Seit seiner Gründung im Oktober 2014 hat der IS‑K, der in Afghanistan und Pakistan operiert, über 350 Anschläge auf afghanische, pakistanische und US-amerikanische Ziele in diesen Ländern verübt. Die ursprüngliche Führung der Gruppe, Hafiz Saeed Khan und Sheikh Maqbool, kam von der pakistanischen Tehrik‑e Taliban (TTP); sie schlossen sich mit einem ehemaligen Taliban-Befehlshaber, Abdul Rauf Khadim, zusammen, um den IS‑K in der östlichen Provinz Nangarhar in Afghanistan zu gründen. Im Jahr 2018 wies ein Bericht der Vereinten Nationen darauf hin, dass die ISIS-Führung im Irak und in Syrien «die Verlegung einiger ihrer wichtigsten Agenten nach Afghanistan» unterstützte, darunter Abu Qutaiba aus dem Irak und anderer Kämpfer aus Algerien, Frankreich, Russland, Tunesien und den fünf zentralasiatischen Staaten. Im Jahr 2016 stufte die US-Regierung IS‑K als terroristische Organisation ein; drei Jahre später warfen die USA eine massive Bombe auf IS-K-Stellungen in Nangarhar ab. Am 27. August bombardierten die USA als Vergeltung für den Bombenanschlag in Kabul Ziele in Nangarhar. «Wir wissen von keinen zivilen Opfern», verkündete das US Central Command leichtfertig. Wenige Tage später wurden bei einem US-Drohnenangriff, der sich angeblich gegen IS-K-Ziele richtete, zehn afghanische Zivilist*innen getötet, darunter auch kleine Kinder.
Seit 2014 haben die Taliban immer weitere Gebiete in Afghanistan erobert. In dieser Zeit kam es immer wieder zu Zusammenstößen zwischen den IS-K-Kräften und den Taliban, wobei der IS‑K den Anspruch der Taliban auf den politischen Islam bestritt und die sektiererischen Angriffe auf die Minderheiten in Afghanistan verstärkte. Die Hinrichtung von Abu Umar Khorasani und der Sieg der Taliban haben den IS‑K sicherlich zu den tödlichen Anschlägen auf dem Flughafen von Kabul veranlasst. Die Gefahr einer Rückkehr zum Bürgerkrieg der 1990er Jahre scheint gering, da der IS‑K mit seinen Hunderten von Kämpfern nicht die Kapazität hat, den Taliban die Macht streitig zu machen; den Eifer aber, einem durch Krieg und Korruption bereits schwer zerrütteten Land Schaden zuzufügen, hat er.

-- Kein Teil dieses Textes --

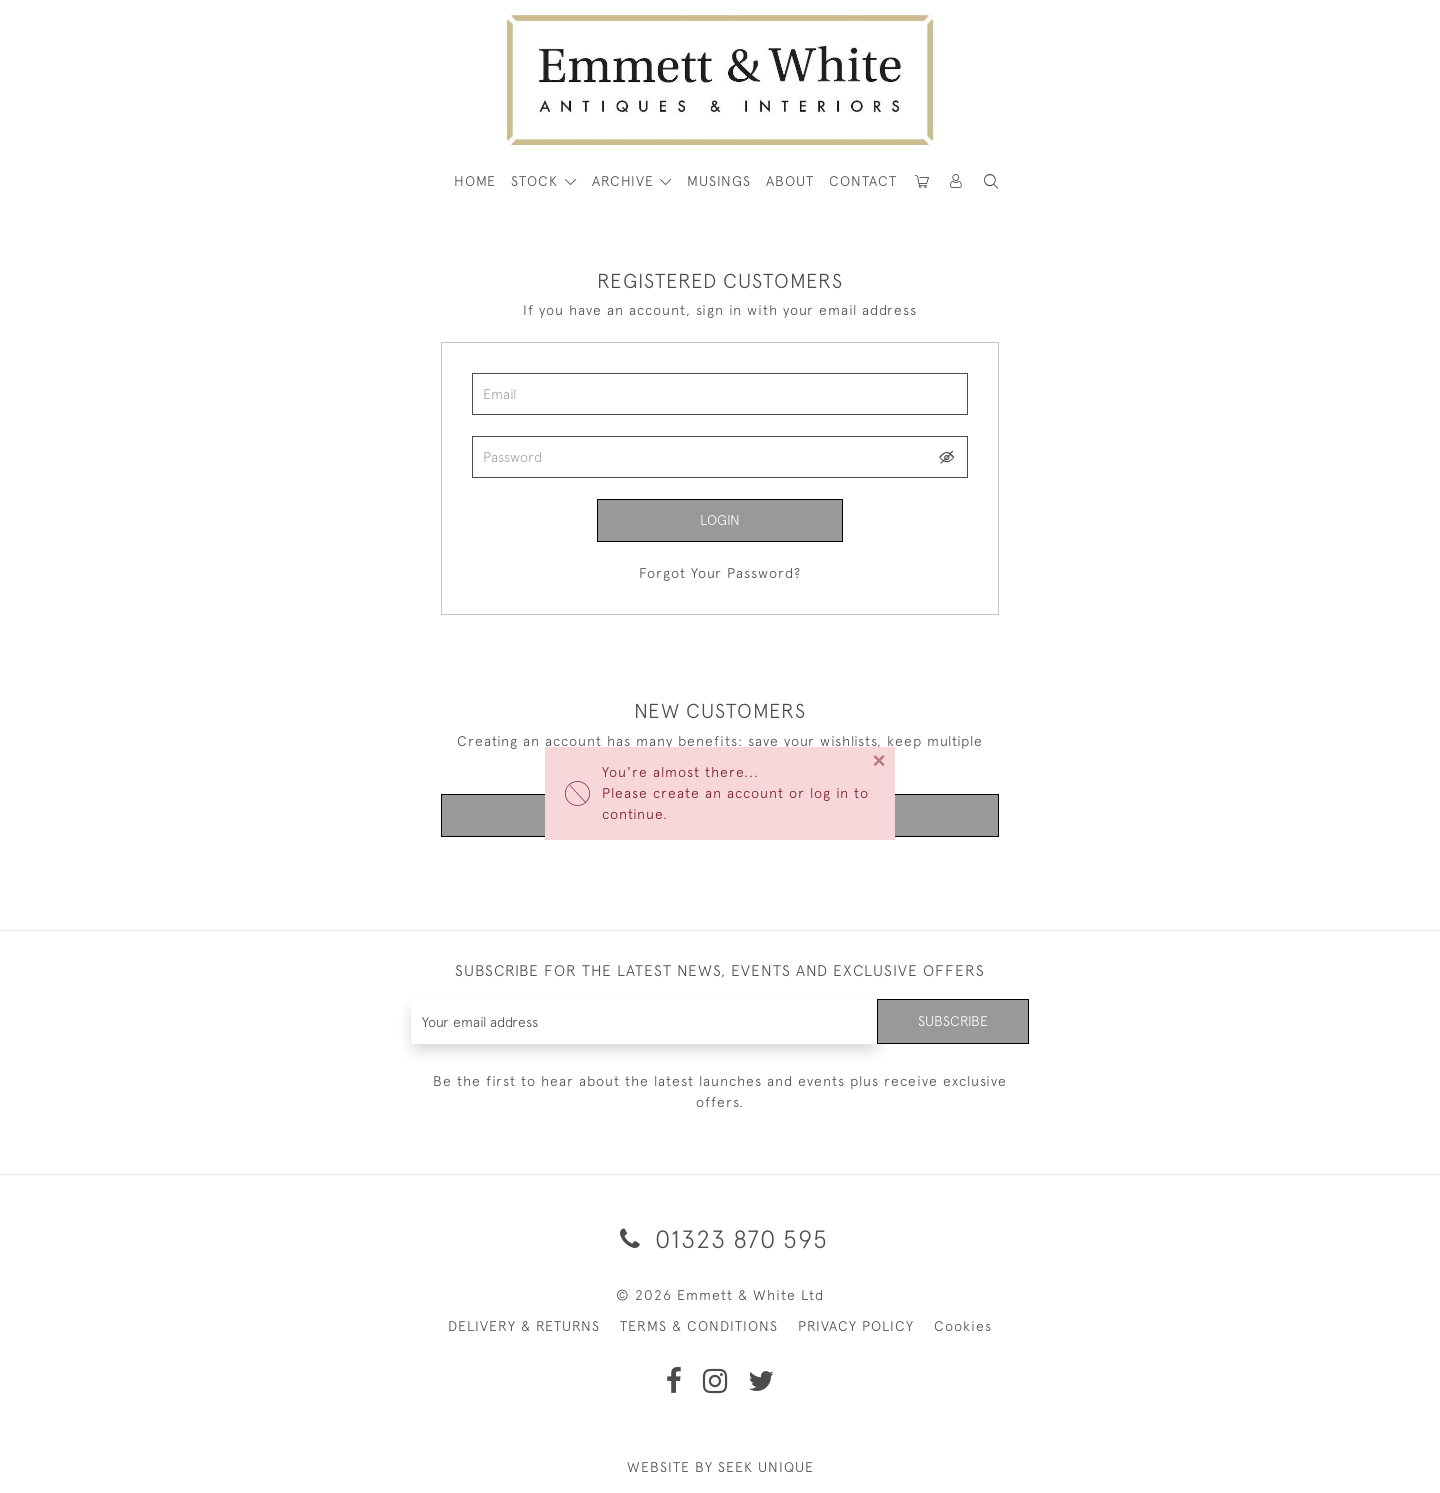 The image size is (1440, 1493). Describe the element at coordinates (953, 1021) in the screenshot. I see `Subscribe` at that location.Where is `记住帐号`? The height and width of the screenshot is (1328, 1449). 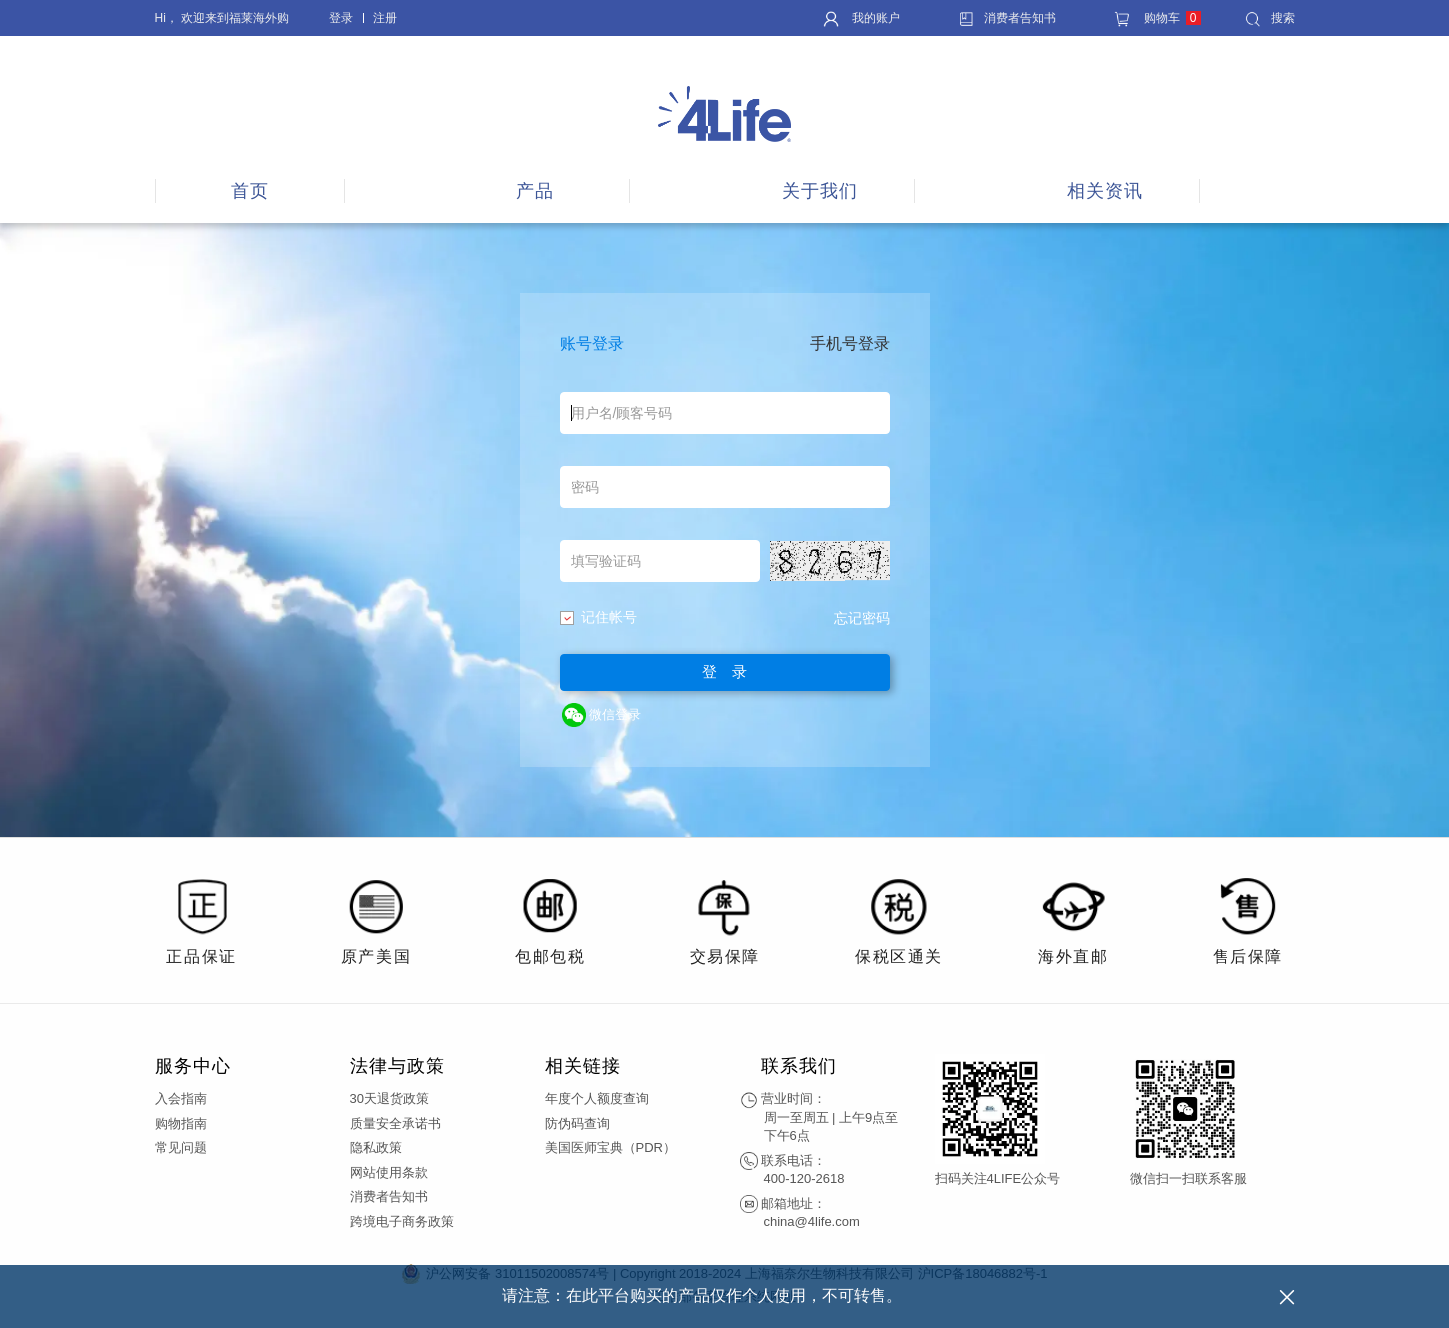
记住帐号 is located at coordinates (599, 617).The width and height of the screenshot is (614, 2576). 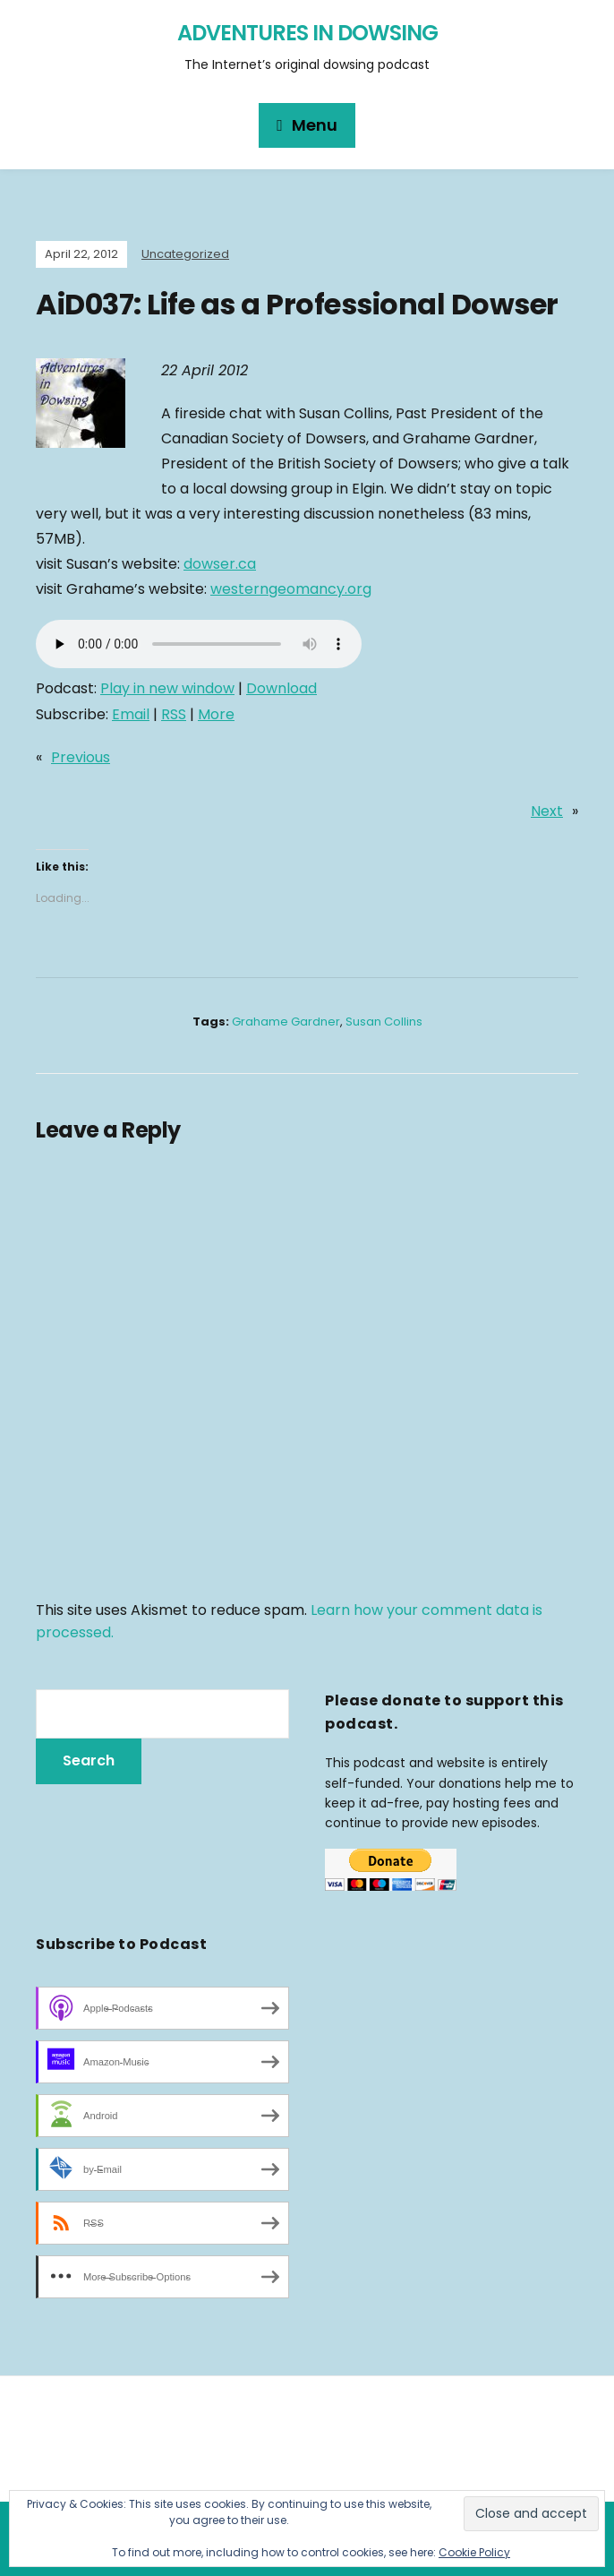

Weit im Südwesten von Nangarhar, jenseits des Arabischen Meeres, liegen die nördlichen Provinzen Mosambiks. Hier drangen bewaffnete Kämpfer 2017 in die Provinz Cabo Delgado ein und griffen die Stadt Mocímboa da Praia an. Die Kämpfer nannten sich al-Shabab («Die Jugend»), stehen aber nicht mit der gleichnamigen Terrororganisation aus Somalia in Verbindung. In kürzester Zeit dehnten die Kämpfer ihren Krieg auf sechs der wichtigsten nördlichen Bezirke Mosambiks aus und nahmen fünf ihrer Hauptstädte ein. Die einzige Hauptstadt, die in der ersten Phase des Krieges nicht erobert wurde, Palma, ist das Zentrum eines Großprojekts des französischen Energiekonzerns Total und des amerikanischen Energiekonzerns ExxonMobil. Sie haben an einem der größten Erdgasvorkommen Afrikas Interesse, das einen Wert von mehr als 120 Milliarden Dollar hat. Beide Unternehmen stellten ihre Aktivitäten ein, als die Kämpfer auf Palma vorrückten, das sie im März 2021 einnahmen.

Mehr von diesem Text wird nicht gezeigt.